_Exercise prompt_.
Copy the following data exactly and drop the pictures.

Exercise data START

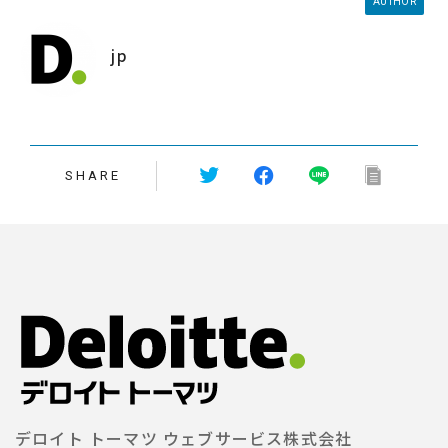
AUTHOR
jp
SHARE
デロイト トーマツ ウェブサービス株式会社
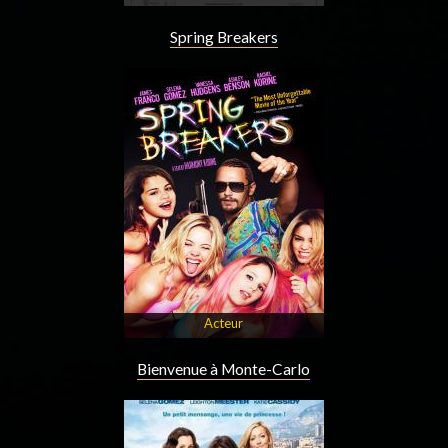
Spring Breakers
Acteur
Bienvenue à Monte-Carlo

Exercise data END

_Problem solution_.
AUTHOR
jp
SHARE
デロイト トーマツ ウェブサービス株式会社
Spring Breakers
Acteur
Bienvenue à Monte-Carlo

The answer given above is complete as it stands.